When One Class Runs Your Cluster

By محمود الزلط
Code Cracking
30m read
<

When one class runs your cluster, you get power and risk in the same place. Curious how that trade-off plays out in real distributed systems? ⚙️

/>
When One Class Runs Your Cluster - Featured blog post image

Every mature distributed system eventually grows a “god class” — one place where all the critical decisions converge. In Apache Kafka’s broker, that role is played by ReplicaManager. It appends your messages, serves your fetches, talks to remote storage, reacts to disk failures, and applies metadata changes, all from a single, heavyweight Scala file.

In this article, we’ll walk through that class together. I’ll show you why Kafka’s ReplicaManager is both a brilliant orchestration center and a maintainability hazard — and how we can borrow its best ideas without inheriting its pain.

I’m Mahmoud Zalt, and we’ll treat this as a guided code review of the broker’s beating heart.

ReplicaManager’s Real Job

Before we talk design, we need to be clear about what ReplicaManager actually does. Kafka’s broker is layered: the network layer parses requests, ReplicaManager decides what those requests mean for replicas and logs, and lower-level components like Partition and UnifiedLog touch disk.

kafka.broker.process
  └─ core
     └─ server
        ├─ KafkaRequestHandler (network layer)
        │    ├─ calls ReplicaManager.appendRecords / handleProduceAppend
        │    ├─ calls ReplicaManager.fetchMessages
        │    ├─ calls ReplicaManager.fetchOffset
        │    ├─ calls ReplicaManager.deleteRecords
        │    └─ calls ReplicaManager.describeLogDirs / lastOffsetForLeaderEpoch / activeProducerState
        └─ ReplicaManager (this file)
             ├─ allPartitions: Map[TopicPartition, HostedPartition]
             ├─ logManager: LogManager
             ├─ replicaFetcherManager / replicaAlterLogDirsManager
             ├─ delayedProducePurgatory / delayedFetchPurgatory / ...
             ├─ remoteLogManager (optional)
             ├─ metadataCache / applyDelta(TopicsDelta)
             └─ Partition (per-topic-partition)
                  ├─ UnifiedLog (leader/follower)
                  └─ RemoteLog (via RemoteLogManager)
The broker’s server core: request handlers above, storage primitives below, ReplicaManager in the middle.

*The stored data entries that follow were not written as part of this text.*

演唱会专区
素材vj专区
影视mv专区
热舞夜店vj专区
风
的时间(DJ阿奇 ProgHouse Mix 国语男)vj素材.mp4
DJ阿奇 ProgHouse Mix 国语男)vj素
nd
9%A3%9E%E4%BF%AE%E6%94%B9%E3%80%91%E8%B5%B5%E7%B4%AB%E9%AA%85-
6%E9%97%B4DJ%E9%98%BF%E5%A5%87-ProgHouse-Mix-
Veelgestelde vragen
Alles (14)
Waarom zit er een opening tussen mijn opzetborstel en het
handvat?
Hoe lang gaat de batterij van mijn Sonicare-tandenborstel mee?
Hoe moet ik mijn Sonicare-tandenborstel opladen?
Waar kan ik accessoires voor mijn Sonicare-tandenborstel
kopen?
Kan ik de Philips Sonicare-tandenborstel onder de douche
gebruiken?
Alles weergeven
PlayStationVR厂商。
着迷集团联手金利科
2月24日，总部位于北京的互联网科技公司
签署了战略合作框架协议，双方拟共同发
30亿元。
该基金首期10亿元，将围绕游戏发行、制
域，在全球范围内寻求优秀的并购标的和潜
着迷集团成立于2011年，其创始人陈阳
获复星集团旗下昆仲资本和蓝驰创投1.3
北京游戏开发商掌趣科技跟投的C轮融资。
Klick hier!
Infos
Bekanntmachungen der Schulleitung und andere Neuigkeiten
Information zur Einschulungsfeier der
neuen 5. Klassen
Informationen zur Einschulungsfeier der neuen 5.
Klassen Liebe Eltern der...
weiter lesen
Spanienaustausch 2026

ReplicaManager is not just a helper; it is the broker-side state machine that decides how every partition on that broker lives, moves, and fails.

Concretely, it is responsible for:

  • Maintaining an in-memory map from TopicPartition to HostedPartition (online, offline, or none).
  • Routing produces via appendRecords / handleProduceAppend and fetches via fetchMessages / readFromLog.
  • Managing replication state: ISR shrink/expand, follower fetchers, and alter-log-dirs migration.
  • Integrating remote (tiered) storage through RemoteLogManager for both fetch and offsets.
  • Reacting to metadata changes via applyDelta when leaders, followers, or directories change.
  • Handling log directory failures and deciding when to halt the broker.

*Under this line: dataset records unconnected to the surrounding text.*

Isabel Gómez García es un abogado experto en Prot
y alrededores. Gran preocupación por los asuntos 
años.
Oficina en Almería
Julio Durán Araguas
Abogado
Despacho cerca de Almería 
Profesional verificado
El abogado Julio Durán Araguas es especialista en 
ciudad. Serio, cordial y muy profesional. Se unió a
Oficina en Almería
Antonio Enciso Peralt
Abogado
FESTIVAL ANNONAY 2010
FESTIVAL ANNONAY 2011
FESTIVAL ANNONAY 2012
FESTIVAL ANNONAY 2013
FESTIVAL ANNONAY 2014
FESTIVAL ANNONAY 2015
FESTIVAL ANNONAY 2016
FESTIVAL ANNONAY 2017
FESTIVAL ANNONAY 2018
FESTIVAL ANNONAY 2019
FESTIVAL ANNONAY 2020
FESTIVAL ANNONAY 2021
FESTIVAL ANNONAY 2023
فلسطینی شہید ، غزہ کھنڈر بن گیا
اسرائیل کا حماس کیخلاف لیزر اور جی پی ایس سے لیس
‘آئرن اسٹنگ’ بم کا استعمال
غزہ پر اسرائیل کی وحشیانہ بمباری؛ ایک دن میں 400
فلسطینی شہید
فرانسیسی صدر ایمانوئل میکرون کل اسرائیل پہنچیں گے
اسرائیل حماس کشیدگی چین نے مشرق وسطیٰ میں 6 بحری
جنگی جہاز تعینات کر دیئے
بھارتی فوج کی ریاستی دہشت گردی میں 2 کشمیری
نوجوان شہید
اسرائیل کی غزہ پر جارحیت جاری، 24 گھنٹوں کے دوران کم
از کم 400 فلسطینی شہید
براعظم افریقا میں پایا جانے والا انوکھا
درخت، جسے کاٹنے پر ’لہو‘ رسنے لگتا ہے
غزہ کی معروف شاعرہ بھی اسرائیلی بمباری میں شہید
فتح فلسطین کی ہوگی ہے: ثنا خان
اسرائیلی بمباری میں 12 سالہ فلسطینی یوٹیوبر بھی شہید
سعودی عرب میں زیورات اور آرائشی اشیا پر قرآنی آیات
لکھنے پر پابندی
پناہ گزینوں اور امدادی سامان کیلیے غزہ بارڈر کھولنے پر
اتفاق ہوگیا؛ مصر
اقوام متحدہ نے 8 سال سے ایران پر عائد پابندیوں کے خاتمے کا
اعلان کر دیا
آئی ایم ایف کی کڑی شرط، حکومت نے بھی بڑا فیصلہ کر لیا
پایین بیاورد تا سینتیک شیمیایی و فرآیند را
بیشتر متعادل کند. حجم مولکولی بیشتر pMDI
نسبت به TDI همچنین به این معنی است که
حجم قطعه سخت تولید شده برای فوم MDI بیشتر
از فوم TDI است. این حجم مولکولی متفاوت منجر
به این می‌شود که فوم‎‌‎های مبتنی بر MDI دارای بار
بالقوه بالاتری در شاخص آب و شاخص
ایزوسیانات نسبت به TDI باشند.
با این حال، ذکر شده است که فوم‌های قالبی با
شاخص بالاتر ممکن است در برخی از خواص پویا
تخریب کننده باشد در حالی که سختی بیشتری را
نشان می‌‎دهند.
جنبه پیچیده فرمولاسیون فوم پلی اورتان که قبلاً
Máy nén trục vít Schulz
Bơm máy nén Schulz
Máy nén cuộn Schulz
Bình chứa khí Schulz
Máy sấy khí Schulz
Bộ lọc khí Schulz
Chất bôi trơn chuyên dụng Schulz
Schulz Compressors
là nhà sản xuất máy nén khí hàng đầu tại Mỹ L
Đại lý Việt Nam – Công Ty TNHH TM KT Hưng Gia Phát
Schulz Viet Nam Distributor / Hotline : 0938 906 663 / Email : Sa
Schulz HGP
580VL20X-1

It’s a single class with a very clear conceptual boundary: “everything about partitions and replicas on this broker”. That cohesion is its strength — and also the reason it became huge.

The Power and Price of a God Class

Once we see the responsibilities, the central story emerges: ReplicaManager is a carefully designed god class. It coordinates half a dozen subsystems — logs, fetchers, purgatories, remote storage, transactions, metadata — with surprisingly disciplined boundaries, but the sheer size and nested flow make it difficult to evolve.

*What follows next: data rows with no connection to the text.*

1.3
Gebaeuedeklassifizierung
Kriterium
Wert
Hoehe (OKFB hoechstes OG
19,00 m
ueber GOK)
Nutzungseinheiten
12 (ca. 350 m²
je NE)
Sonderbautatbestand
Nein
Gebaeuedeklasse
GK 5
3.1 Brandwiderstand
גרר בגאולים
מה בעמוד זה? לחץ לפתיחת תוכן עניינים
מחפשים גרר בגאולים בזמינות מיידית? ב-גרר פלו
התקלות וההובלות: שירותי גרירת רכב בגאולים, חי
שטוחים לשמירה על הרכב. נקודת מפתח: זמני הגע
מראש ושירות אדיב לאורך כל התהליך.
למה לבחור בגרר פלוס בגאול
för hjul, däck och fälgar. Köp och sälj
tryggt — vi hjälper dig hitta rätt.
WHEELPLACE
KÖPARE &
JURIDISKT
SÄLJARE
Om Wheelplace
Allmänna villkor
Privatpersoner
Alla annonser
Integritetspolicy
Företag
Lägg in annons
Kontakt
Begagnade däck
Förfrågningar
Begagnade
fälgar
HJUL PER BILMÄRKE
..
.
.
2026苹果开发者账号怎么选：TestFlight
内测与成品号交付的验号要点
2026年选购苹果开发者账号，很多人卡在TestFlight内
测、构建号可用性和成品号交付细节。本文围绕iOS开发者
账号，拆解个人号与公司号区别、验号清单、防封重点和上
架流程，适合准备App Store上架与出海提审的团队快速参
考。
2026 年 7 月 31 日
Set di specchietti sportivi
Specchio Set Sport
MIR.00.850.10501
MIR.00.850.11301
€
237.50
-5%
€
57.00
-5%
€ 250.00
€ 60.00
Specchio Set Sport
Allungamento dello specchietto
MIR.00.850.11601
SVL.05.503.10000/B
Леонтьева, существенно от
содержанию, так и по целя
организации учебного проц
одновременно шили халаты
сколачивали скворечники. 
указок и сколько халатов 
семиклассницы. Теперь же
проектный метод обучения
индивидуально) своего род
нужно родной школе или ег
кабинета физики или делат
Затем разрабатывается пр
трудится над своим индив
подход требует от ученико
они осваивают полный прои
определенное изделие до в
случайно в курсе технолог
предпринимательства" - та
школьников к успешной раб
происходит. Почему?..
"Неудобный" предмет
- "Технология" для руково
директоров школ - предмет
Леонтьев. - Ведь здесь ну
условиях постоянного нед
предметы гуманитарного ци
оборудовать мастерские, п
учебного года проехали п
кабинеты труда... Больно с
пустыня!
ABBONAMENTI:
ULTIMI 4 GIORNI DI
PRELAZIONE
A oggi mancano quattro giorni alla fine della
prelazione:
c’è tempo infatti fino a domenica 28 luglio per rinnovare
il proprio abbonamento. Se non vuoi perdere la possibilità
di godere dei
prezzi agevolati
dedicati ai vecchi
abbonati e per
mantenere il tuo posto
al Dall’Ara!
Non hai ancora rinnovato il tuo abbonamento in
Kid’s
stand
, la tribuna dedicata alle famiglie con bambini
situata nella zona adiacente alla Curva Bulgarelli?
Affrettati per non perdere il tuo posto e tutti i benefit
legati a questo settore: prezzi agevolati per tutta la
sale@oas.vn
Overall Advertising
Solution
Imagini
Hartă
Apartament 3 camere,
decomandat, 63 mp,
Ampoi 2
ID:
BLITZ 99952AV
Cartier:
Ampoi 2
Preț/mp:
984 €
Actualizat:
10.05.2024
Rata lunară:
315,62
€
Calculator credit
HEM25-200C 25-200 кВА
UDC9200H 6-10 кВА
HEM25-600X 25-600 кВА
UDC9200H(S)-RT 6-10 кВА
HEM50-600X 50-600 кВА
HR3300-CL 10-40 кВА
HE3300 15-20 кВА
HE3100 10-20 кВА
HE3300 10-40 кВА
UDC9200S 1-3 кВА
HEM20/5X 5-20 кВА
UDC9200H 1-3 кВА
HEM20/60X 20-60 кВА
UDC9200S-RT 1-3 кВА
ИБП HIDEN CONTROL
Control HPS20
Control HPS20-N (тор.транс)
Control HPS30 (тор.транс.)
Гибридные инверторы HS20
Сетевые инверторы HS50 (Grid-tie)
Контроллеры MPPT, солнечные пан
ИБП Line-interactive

The code introduces a small algebraic data type to represent per-partition hosting state:

sealed trait HostedPartition

object HostedPartition {
  /**
   * This broker does not have any state for this partition locally.
   */
  final object None extends HostedPartition

  /**
   * This broker hosts the partition and it is online.
   */
  final case class Online(partition: Partition) extends HostedPartition

  /**
   * This broker hosts the partition, but it is in an offline log directory.
   */
  final case class Offline(partition: Option[Partition]) extends HostedPartition
}
HostedPartition: a tiny sealed trait guarding all partition access.

This is one of the file’s best design choices. A sealed trait in Scala is like a closed enum with payloads: all variants are known at compile time. By forcing all access through HostedPartition, the class can encode invariants such as “offline directories map to Offline and must return KAFKA_STORAGE_ERROR”.

The downside is volume. This single file also contains:

  • Full produce handling and transaction verification (handleProduceAppend).
  • Fetch handling, including preferred replicas, throttling, and remote tiered reads.
  • Delete-records coordination with purgatories.
  • Log-dir reassignments and failures.
  • Metadata delta application (applyDelta, applyLocalLeadersDelta, applyLocalFollowersDelta).
  • Background tasks like ISR shrink and high watermark checkpointing.

From the report’s quality assessment:

  • Maintainability score 3/5 – conceptually coherent, but many long methods and interleaved concerns.
  • Testability score 3/5 – collaborators are injected, but flows are complex and intertwined.

This is the key tension: the class is architecturally clean but locally complex. The story for us as engineers is how to keep the cleanliness and reduce the complexity.

Purgatories and Delayed Work

Once you accept that this class orchestrates everything, the next big idea is how it handles waiting. Kafka doesn’t block threads while it waits for data or replication; it uses purgatories — in-memory schedulers of delayed operations.

A purgatory here is a component that stores operations keyed by partition and periodically checks whether their completion conditions are satisfied. It’s an in-memory waiting room with rules.

Produce: when do we wait?

For produces, ReplicaManager decides if it should create a delayed operation based on three simple conditions:

private def delayedProduceRequestRequired(requiredAcks: Short,
                                          entriesPerPartition: Map[TopicIdPartition, MemoryRecords],
                                          localProduceResults: Map[TopicIdPartition, LogAppendResult]): Boolean = {
  requiredAcks == -1 &&
  entriesPerPartition.nonEmpty &&
  localProduceResults.values.count(_.exception.isDefined) < entriesPerPartition.size
}
Delayed produce is only needed for acks=-1, non-empty requests with at least one success.

In words:

  • Client asked for acks = -1 (wait for all replicas).
  • There is some data in this request.
  • At least one partition append succeeded (otherwise we can just fail immediately).

If those conditions hold, maybeAddDelayedProduce wraps things into a DelayedProduce and registers it in delayedProducePurgatory. Otherwise, it responds immediately.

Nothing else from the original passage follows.